41 A colônia era um lugar organizado: o espaço e os horários disciplinados, as relações normatizadas, até mesmo (ou principalmente) as mais íntimas como as de namoro. A desobediência às normas era punida, ou pela suspensão de algum direito (o de lazer, por exemplo) ou pela própria prisão, castigando os que saíssem da colônia, indicava que a colônia, ela própria, era prisão.

Esta ideia de colônia, construída como uma instituição com regras rígidas “de dentro” e de incomunicabilidade para com o mundo “de fora”, representa bem o modelo de instituição total postulado por Goffman e examinado por Ignatieff. Este debate tem guardado de muitos modos, similitudes com o de outras instituições, como os guetos que, em geral, são vistos como lugares de segregação, de privação de liberdade, sem espaço para a vida social. Essas percepções em análises de prisões, de sanatórios, e mesmo, em algumas produções, de mocambos, favelas, bairros periféricos etc. alteraram-se, sobretudo com os estudos contemporâneos sobre o Holocausto.

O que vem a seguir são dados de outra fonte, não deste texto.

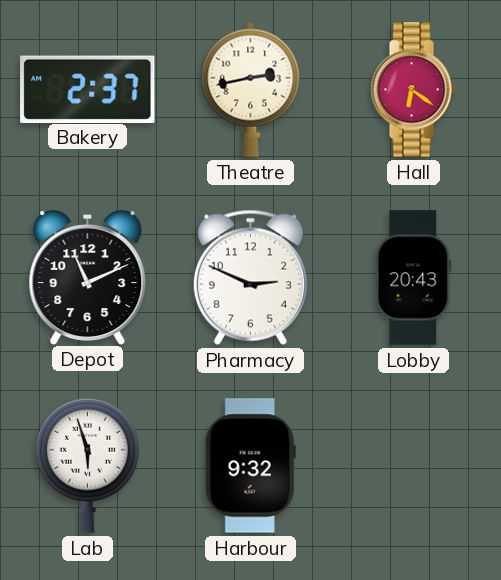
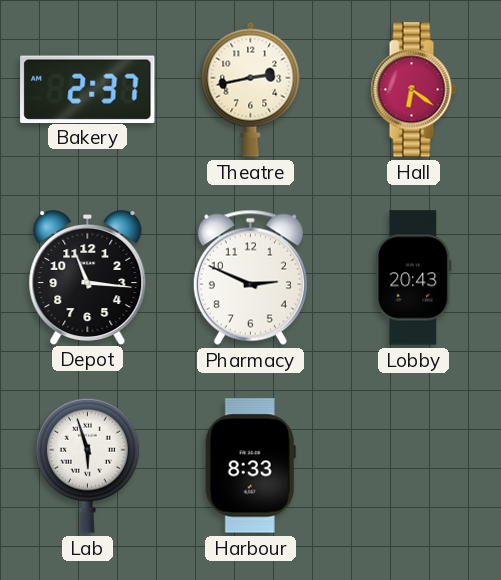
Depot: 11:11 -> 11:16
Harbour: 9:32 -> 8:33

De fato, a vida em colônia sob a noção de instituição total reforçaria a integração do espaço institucional com o isolamento em relação ao exterior, daí a distinguir-se “nesse momento inaugural os quatro elementos constitutivos do gueto, isto é, o estigma, a coerção, o confinamento espacial e o encapsulamento [encasement] institucional” (WACQUANT, 2008, p. 79). Já a experiência do gueto judeu, hoje bastante documentada e estudada, revelou-se um espaço de muitas variações culturais e formas de vida social; não se trata, pois, de uma “instituição total”, porque também é local de resistências. Com múltiplas identidades se organizaram as manifestações de insubordinação exercidas de diversas formas, tantas imperceptíveis. Há de se entender que os diferentes modos de segregação produzem diferentes modos de vida social, muitos deslocamentos identitários e modos de enfrentamento de condições extremas de privação. Isso nos leva a rever as observações de Saraceno (1999), quando afirma: assim como não é possível falar de cultura hebraica, sem levar em conta os campos de concentração, não se pode pensar na reabilitação em psiquiatria sem levar em conta o Hospital Psiquiátrico. É possível falar do estigma e da segregação social dos portadores de hanseníase, ao se falar da colônia, mas ao se falar sobre esse viver em colônias há de se levar em conta suas singularidades, e estas vão além dos seus muros. Nas colônias – como no gueto judeu – o

42 estigma, a coerção, o confinamento e o encapsulamento institucional podem também, por meio das redes sociais de cuidados, produzir a integração do interior institucional em relação ao exterior. Este milieu tem suas formas de viver a vida social e de se negar como “instituição total”, considerando as sociabilidades e as redes sociais, sobretudo na esfera dos cuidados, que nele se desenvolvem.